Toward Indonesia as Global Maritime Fulcrum: Correcting Doctrine and Combating Non-Traditional Maritime Threats

global maritime fulcrum non-traditional threat maritime terrorism security holes and absolute control.


January 9, 2018


Indonesia is the largest archipelagic country in the world and has enormous potential
in the maritime sector. Therefore, President Joko Widodo aimed to turn Indonesia into a
maritime fulcrum of the world. However, this idea hampered by doctrinal errors rooted
from the community level to policymakers, including the doctrine of state defense.
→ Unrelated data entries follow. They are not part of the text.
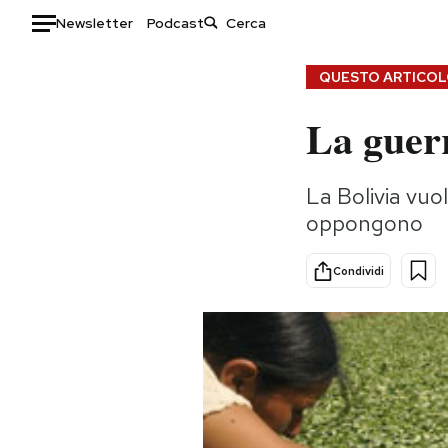
Newsletter
Podcast
Auto
QUESTO ARTICOLO
La guerr
HOME
Italia
Moda
La Bolivia vuol
Mondo
Libri
oppongono
Politica
Consumismi
Tecnologia
Storie/Idee
Condividi
Internet
Ok Boomer!
Scienza
Media
Cultura
Europa
Economia
Altrecose
Sport
Mondiali calcio 2026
These
errors rendered Indonesia unable to play an important role using its strategic location as
the largest archipelagic country. Furthermore, piracy culture in some coastal communities
of Indonesia is also a problem that hinders international trade. Moreover, this condition
is further exacerbated by the threat of maritime terrorism that endangered Indonesian
seafarers. This paper uses the theoretical foundation by Alfred Thayer Mahan on Sea Power
to analyze what kind of policies should be taken by the government to solve the maritime
security holes in order to actualize the idea of Indonesia as the maritime fulcrum of the
world. Mahen stated that to become a powerful country in the world, a country should have
control over the oceans. Through this theory, solving maritime security holes in Indonesia
can be conducted by accumulating the strength of the sea in quantity and quality.